According to MCNY, "Through rare artifacts from his stage and screen career, objects from his personal collection, and his own photography, MCNY offers a unique look at New York through Grey's eyes as well as a visual retrospective of his career."
"Joel Grey/A New York Life" will remain on display through Aug. 14.
Susan Henshaw Jones, the Ronay Menschel Director of the Museum, said in a previous statement, "Joel Grey has transformed himself, through his extraordinary talent, into characters that seduce, surprise, and amaze us. This exhibition provides a rare glimpse into the performer's psyche, in which we can see that New York City has seduced, surprised, and amazed him.
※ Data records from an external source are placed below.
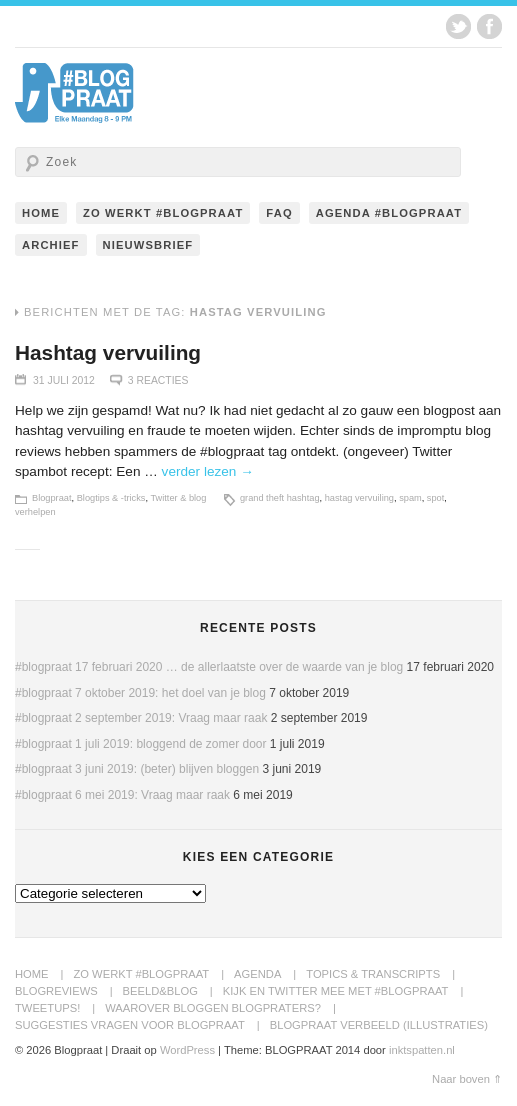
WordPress (187, 1050)
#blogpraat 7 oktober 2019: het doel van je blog (140, 693)
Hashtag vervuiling (108, 352)
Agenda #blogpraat (389, 213)
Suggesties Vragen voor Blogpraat (130, 1025)
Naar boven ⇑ (467, 1079)
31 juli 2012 (64, 380)
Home (41, 213)
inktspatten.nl (422, 1050)
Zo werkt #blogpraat (163, 213)
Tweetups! (47, 1008)
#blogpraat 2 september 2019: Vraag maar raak (141, 718)
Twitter (458, 26)
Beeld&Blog (160, 991)
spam (410, 498)
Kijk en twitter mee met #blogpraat (336, 991)
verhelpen (35, 512)
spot (435, 498)
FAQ (279, 213)
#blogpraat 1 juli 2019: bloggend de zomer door (141, 744)
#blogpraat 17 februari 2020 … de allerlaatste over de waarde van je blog (209, 667)
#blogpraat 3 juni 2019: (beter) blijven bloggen (137, 769)
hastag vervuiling (359, 498)
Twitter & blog (178, 498)
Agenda (257, 974)
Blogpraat (52, 498)
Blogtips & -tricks (111, 498)
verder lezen (208, 471)
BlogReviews (56, 991)
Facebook (489, 26)
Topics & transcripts (373, 974)
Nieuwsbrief (148, 245)
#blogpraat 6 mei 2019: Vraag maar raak (122, 795)
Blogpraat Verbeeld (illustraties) (379, 1025)
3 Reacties (158, 380)
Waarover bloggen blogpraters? (213, 1008)
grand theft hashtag (280, 498)
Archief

We are thrilled to share this work with our audiences."
The exhibition includes photographs, posters, Playbills and costumes from several of Grey's productions, "including the iconic Emcee costume from Cabaret, a crown worn in Goodtime Charley, and an original costume sketch for George M!"
Original caricatures of Grey by legendary artist Al Hirschfeld are also on view.
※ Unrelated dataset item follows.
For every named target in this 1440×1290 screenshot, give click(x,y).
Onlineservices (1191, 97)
Grey has had three photography books published: "Pictures I Had to Take" (2003), "Looking Hard at Unexamined Things" (2006), and "1.3: Images from My Phone" (2009). A selection of his photos are featured in the exhibition. They "focus lovingly on small details of the urban environment, including graffiti, architectural details and sidewalks," according to MCNY. "In accentuating the forgotten detritus and the multitude of everyday details of the city, Grey's photographic work provides a quiet and poignant counterpoint to his life in the spotlight."
Grey won the Tony Award and the Academy Award for playing the Emcee in Cabaret. Grey's other stage credits include John Guare's Marco Polo Sings a Solo (1975) at the Public Theater; the title role in the Williamstown Theatre Festival production of Chekhov's Platonov (1978); Larry Kramer's seminal The Normal Heart (1986) at the Public Theater; the American Repertory Theatre's production of Ibsen's When We Dead Awaken (1991) at the Sao Paulo Biennale, directed by Robert Wilson; Herringbone at Hartford Stage (1992); John Patrick Shanley's A Fool and Her Fortune (NY Stage and Film, 1992); and the Roundabout Theatre production of Brian Friel's Give Me Your Answer, Do! (1999), for which he received a Drama Desk Award nomination.